Despite Kidman’s audacious portrayal, Halina Reijn’s film about a corporate executive’s sexual journey with her intern is masterfully done but dubious in its foundation.
Romy Mathis owns a large country home and a duplex apartment in the city. She is blessed with a devoted husband, two gorgeous girls, and an illustrious job as the CEO of Tensile, a generic “robot business” that operates a profitable warehouse delivery program. Romy, to use the language of a glossy women’s magazine, has it all, therefore it seems to reason that she yearns for something more. Soon after, she starts a risky relationship with her office intern, luring him into the men’s room to the sounds of INXS’s Never Tear Us Apart.
Nicole Kidman portrays Romy, and despite her bright and strong portrayal, there’s a hint of anguish in it, as if she’s not quite sure she’s signed up for everything. She is the lead in Halina Reijn’s film, which had its Venice debut today. If it weren’t so naively self-satisfied and exuberant about its own audacity, it could have been this year’s Tár, the other major drama about a powerful woman kept low. Though it presents its observations on sexual desire and interoffice dynamics with the polished, upbeat professionalism of an annual business presentation, Babygirl does have some insightful and occasionally thought-provoking things to say about these topics.

Romy has never been fully fulfilled with her husband, thus it comes out that the first climax in the movie was staged. The movie opens with an orgasm and ends with another. She admits to having “dark thoughts,” obsessively masturbates in front of her laptop, and yearns for adventure to break free from her routine. This helps to explain why she finds Samuel (Harris Dickinson), a twentysomething gofer at Tensile’s New York office, so attractive. His puckish confidence veers dangerously close to insolence. The intern is looking for guidance and wants her to provide it to him. One morning upon arriving at work, Romy witnesses him training a stray dog on the sidewalk. Maybe, she thinks to herself, he can also tame her.
Similar to Romy’s opening scene, the film is a burlesque, a performance that is masterfully executed yet has dubious undertones. The snappy 2022 smash Bodies Bodies Bodies gave Dutch filmmaker Reijn, who is now based in New York, his breakthrough hit. However, this picture is less fulfilling and occasionally very ridiculous. Romy and Samuel are now involved in a destructive and tumultuous relationship. He is giving her milk in saucers to the strains of George Michael’s Father Figure, leaving her impoverished husband, Jacob (Antonio Banderas), to manage the children and attempt to helm his most recent off-Broadway production. The distribution of power changes. Samuel begins to believe he is in charge.

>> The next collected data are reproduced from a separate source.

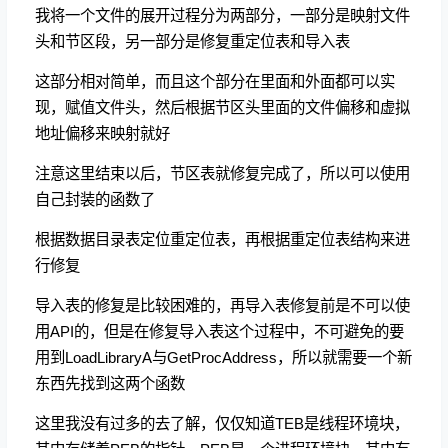
我将一个文件的展开过程分为两部分，一部分是映射文件
头和节区段，另一部分是修复重定位表和导入表
这部分相对简单，而且这个部分在里面和外面都可以实
现，赋值文件头，然后根据节区头里面的文件偏移和虚拟
地址偏移来映射就好
注意这里结束以后，节区表就修复完成了，所以可以使用
自己封装的函数了
根据数据目录表定位重定位表，再根据重定位表结构来进
行修复
导入表的修复是比较困难的，再导入表修复前是不可以使
用API的，但是在修复导入表这个过程中，不可避免的要
用到LoadLibraryA与GetProcAddress，所以就需要一个新
东西先找到这两个函数
这里我没有过多的去了解，仅仅知道TEB是线程环境块，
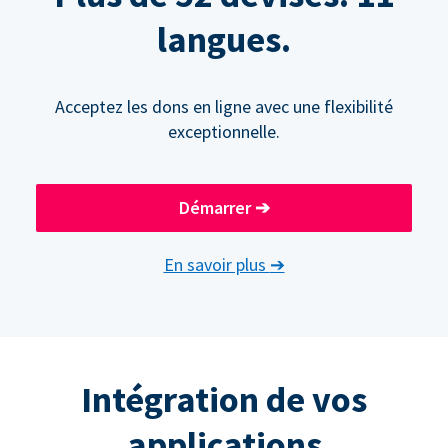
langues.
Acceptez les dons en ligne avec une flexibilité
exceptionnelle.
Démarrer
➔
En savoir plus
➔
Intégration de vos
applications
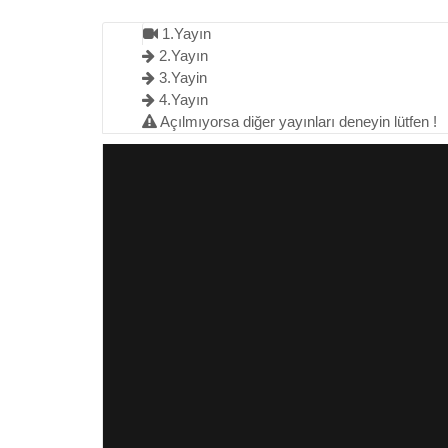
1.Yayın
2.Yayın
3.Yayin
4.Yayın
Açılmıyorsa diğer yayınları deneyin lütfen !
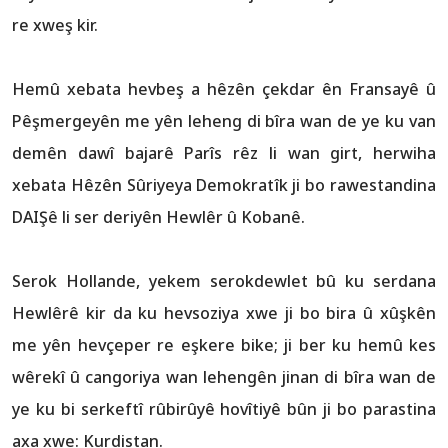
re xweş kir.
Hemû xebata hevbeş a hêzên çekdar ên Fransayê û
Pêşmergeyên me yên leheng di bîra wan de ye ku van
demên dawî bajarê Parîs rêz li wan girt, herwiha
xebata Hêzên Sûriyeya Demokratîk ji bo rawestandina
DAIŞê li ser deriyên Hewlêr û Kobanê.
Serok Hollande, yekem serokdewlet bû ku serdana
Hewlêrê kir da ku hevsoziya xwe ji bo bira û xûşkên
me yên hevçeper re eşkere bike; ji ber ku hemû kes
wêrekî û cangoriya wan lehengên jinan di bîra wan de
ye ku bi serkeftî rûbirûyê hovîtiyê bûn ji bo parastina
axa xwe: Kurdistan.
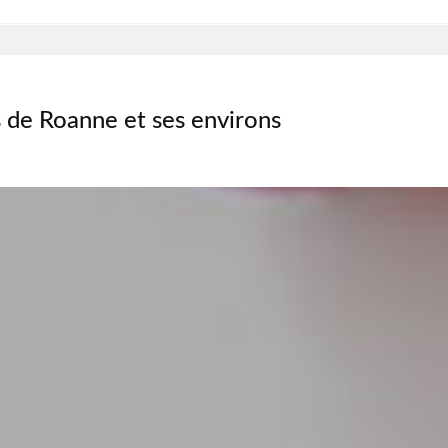
 de Roanne et ses environs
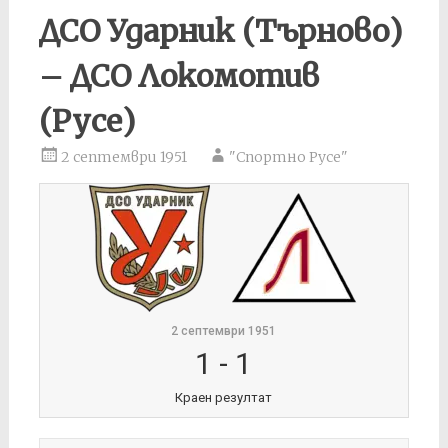
ДСО Ударник (Търново)
– ДСО Локомотив
(Русе)
2 септември 1951
"Спортно Русе"
2 септември 1951
1
-
1
Краен резултат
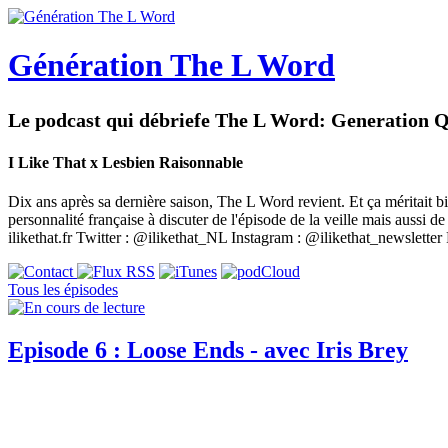
Génération The L Word
Le podcast qui débriefe The L Word: Generation 
I Like That x Lesbien Raisonnable
Dix ans après sa dernière saison, The L Word revient. Et ça méritait bi
personnalité française à discuter de l'épisode de la veille mais aussi
ilikethat.fr Twitter : @ilikethat_NL Instagram : @ilikethat_newslett
Tous les épisodes
Episode 6 : Loose Ends - avec Iris Brey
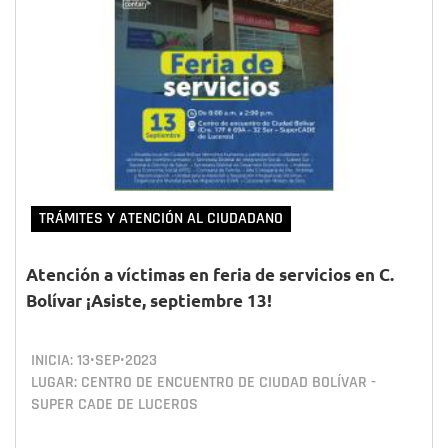
TRÁMITES Y ATENCIÓN AL CIUDADANO
Atención a víctimas en feria de servicios en C.
Bolívar ¡Asiste, septiembre 13!
INICIA:
13•SEP•2023
LUGAR: CENTRO DE ENCUENTRO DE CIUDAD BOLÍVAR -
SUPER CADE DE LUCEROS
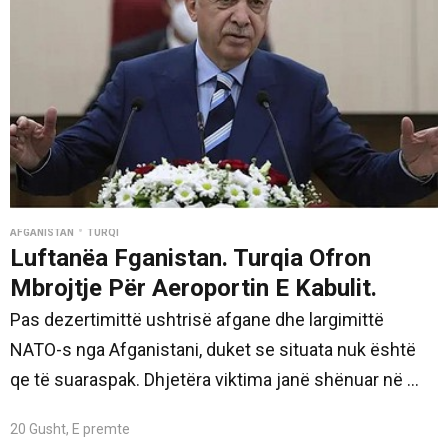
•
AFGANISTAN
TURQI
Luftanëa Fganistan. Turqia Ofron
Mbrojtje Për Aeroportin E Kabulit.
Pas dezertimittë ushtrisë afgane dhe largimittë
NATO-s nga Afganistani, duket se situata nuk është
qe të suaraspak. Dhjetëra viktima janë shënuar në ...
20 Gusht, E premte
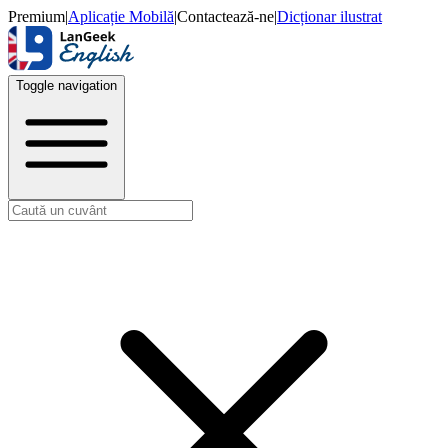
Premium
|
Aplicație Mobilă
|
Contactează-ne
|
Dicționar ilustrat
Toggle navigation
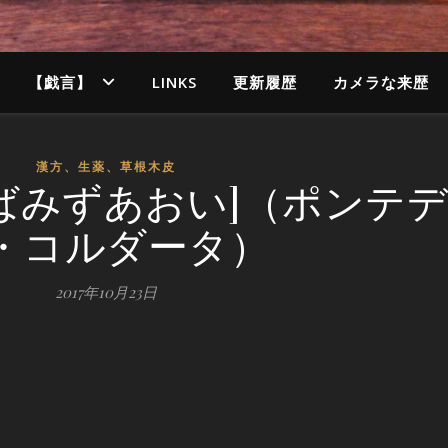
【戯言】
LINKS
更新履歴
カメラな来歴
漢方、生薬、草根木皮
ばみずあおい]（ポンテ
・コルダータ）
2017年10月23日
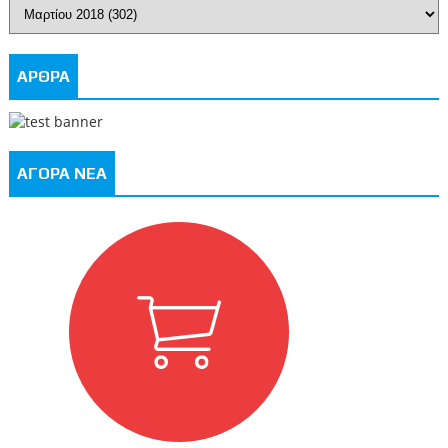
ΑΡΘΡΑ
ΑΓΟΡΑ ΝΕΑ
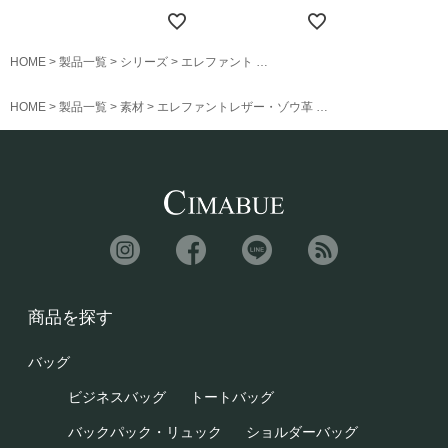
HOME
製品一覧
シリーズ
エレファント
エレファントレザー フラグメン
HOME
製品一覧
素材
エレファントレザー・ゾウ革
エレファントレザー 
商品を探す
バッグ
ビジネスバッグ
トートバッグ
バックパック・リュック
ショルダーバッグ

He makes it clear that he has a strong hold on Romy and that all it would take to put an immediate stop to her career is one phone call. He asks, grinning, “Does it turn you on when I say that?” and by now she’s so worked up that, yeah, probably does.

Does mentioning that Romy and Samuel’s quest doesn’t always end happily constitute spoilers? For our lust-stricken lovers, there’s no tidy happy ending—just more chaos, more tension, and finally, a yelling fight beside the Christmas tree. Reijn’s drama is commendable for its absence of cheesy moralizing and for implying that even the riskiest of affairs may have unanticipated rewards. However, it comes too little, too late, and despite the film’s thrilling, seesawing power battles and exuberant carnality, the sensations feel forced and artificially compressed. As she leaves the track, Babygirl resembles a box straight out of Tensile’s upstate delivery warehouse in terms of neatness and anonymity.
Babygirl had its premiere at the Venice Film Festival and will be available for purchase on December 25 in the US and January 10 in the UK.